Библиотека плавательного бассейна - [108]

Шрифт
Интервал

Но что же все-таки Джеймс натворил? При некоторой склонности к озорству он был сознательным, добропорядочным гражданином. Поставив машину в неположенном месте, он всякий раз оставлял на ветровом стекле табличку «Доктор по вызову». Он был участником «Движения за ядерное разоружение»[167], но если и ходил на демонстрации, то ухитрялся оказывать соратникам поддержку, даже не сидя вместе с ними на дороге и не подвергаясь насильственным действиям. Наиболее вероятным представлялось задержание за какой-нибудь незначительный проступок сексуального характера: я не знал, что отмочил этот пай-мальчик, но исходил из того, что ничего страшного не произошло. Представить себе, что он занялся сводничеством в мужском сортире или изнасиловал несовершеннолетнего, было просто невозможно. Совершить нечто подобное Джеймс мог бы, разве что переживая некий кризис, глубокую депрессию, ибо при всех своих чудачествах он на удивление неплохо приспособился к собственной неприспособленности.
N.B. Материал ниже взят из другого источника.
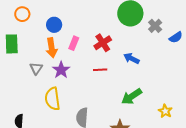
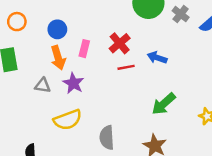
gray triangle: (36, 68) -> (43, 85), turned -48
red line: (100, 70) -> (126, 67), moved
yellow semicircle: (53, 99) -> (68, 120), turned -95

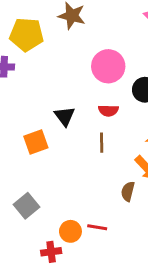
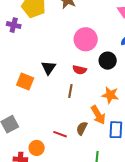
orange square: (36, 142) -> (25, 81), turned 30
red line: (97, 227) -> (60, 134), moved

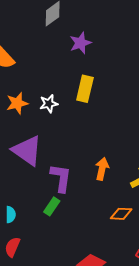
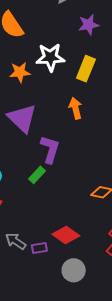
white star: (49, 104) -> (50, 57), moved, size x1.6
orange arrow: (102, 169) -> (76, 108), moved, turned -35

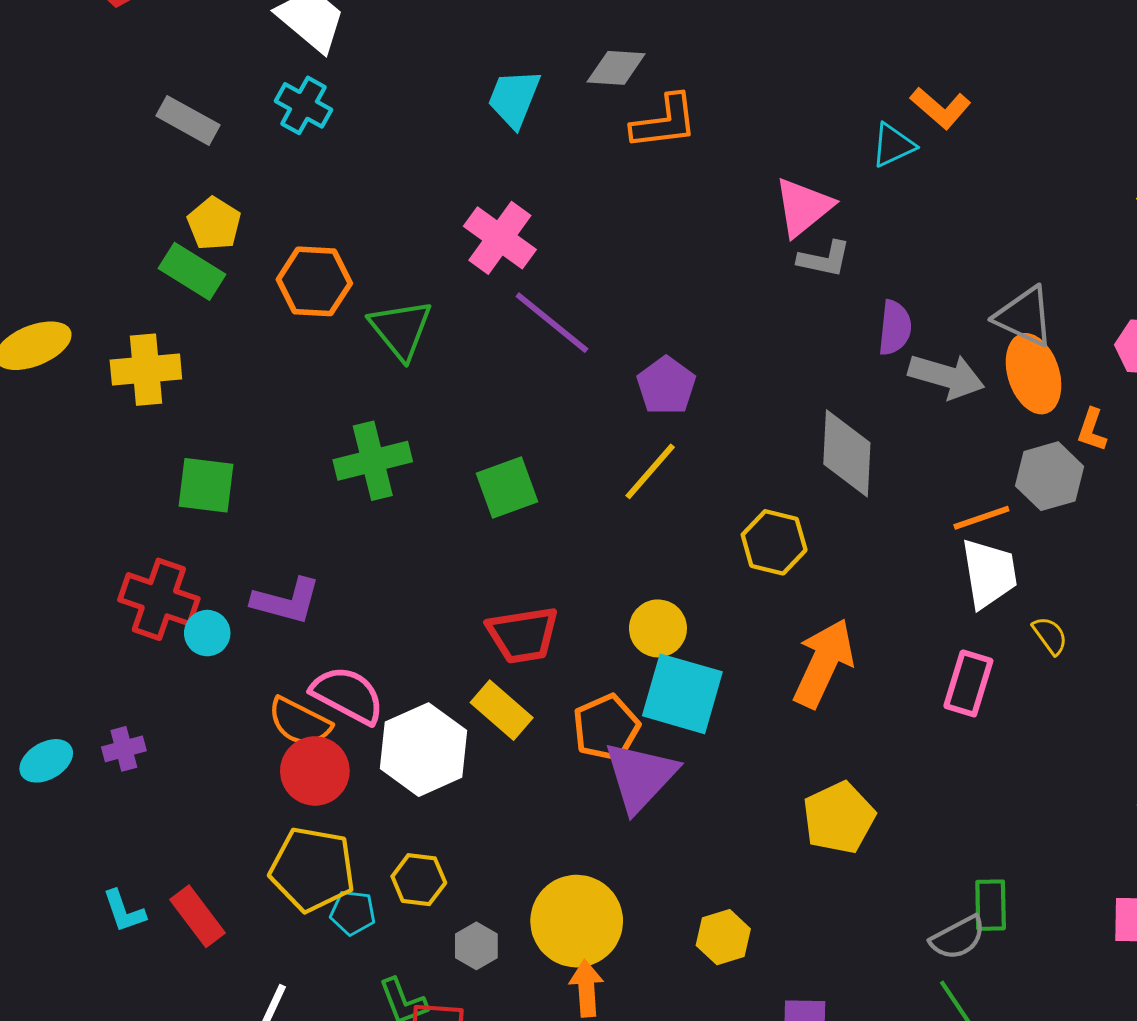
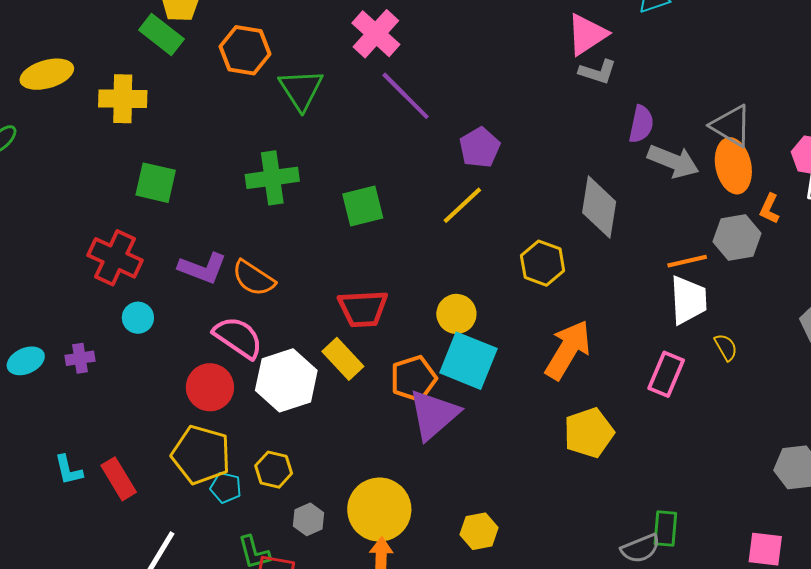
cyan circle: (207, 633) -> (138, 318), moved
orange semicircle: (299, 722) -> (254, 278), moved
yellow pentagon: (839, 818) -> (589, 433), moved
Я боялся подумать о том, каким страшным позором стал для него внезапный арест, о его унижении и о шоке от осознания того, что это не сон.

Как ни странно, всего за несколько недель в мою жизнь уже дважды вторгалась полиция. После истории со скинхедами полицейские приходили в больницу, а я побывал в участке и просмотрел фотографии. Несколько страниц со снимками бритоголовых преступников представляли собой нечто сюрреалистическое: все, кроме субъектов с наколками на лбу и на шее из кожи вон лезли, чтобы выглядеть одинаково. Подобно бедолагам из журнала «Апдейт», в объектив они смотрели дерзко, со странной смесью гордости и отвращения. Я злился и очень страдал, но при этом опасался, что, найдя виновных, дам толчок всему механизму судебного преследования. А полицейские были деловиты и собранны: они мужественно боролись с преступностью. Однако они не торопились проявлять дружелюбие, были не настолько легковерны, чтобы безоговорочно принять мою сторону. Да и как я вообще оказался в «Сандберне»? Упоминать об Артуре я не мог и потому отвечал не вполне определенно, пытался юлить, а то и отмалчивался, показывая на забинтованную голову. Потом, в участке, мне задали на удивление много других вопросов и рекомендовали не требовать к себе особого отношения. И только некий старший офицер, узнав, что мой отец носит титул «почтенный», догадался, что это напрямую связано с моим дедом, и поинтересовался, не состою ли я «случайно» в родстве с бывшим директором государственного обвинения[168], которого он хорошо помнит, после чего наконец смягчился, превратившись в осторожного подхалима. Но больше всего ужасало то, что в обществе полицейских я чувствовал себя еще менее защищенным, чем прежде, и озлоблялся до озверения; когда я волновался за Джеймса, мною вновь овладело такое чувство, что на меня вот-вот кто-нибудь набросится. Ради того чтобы успокоить его и показаться уверенным, я скрыл свое вульгарное желание узнать, что случилось. Теперь же мне и самому не мешало бы успокоиться.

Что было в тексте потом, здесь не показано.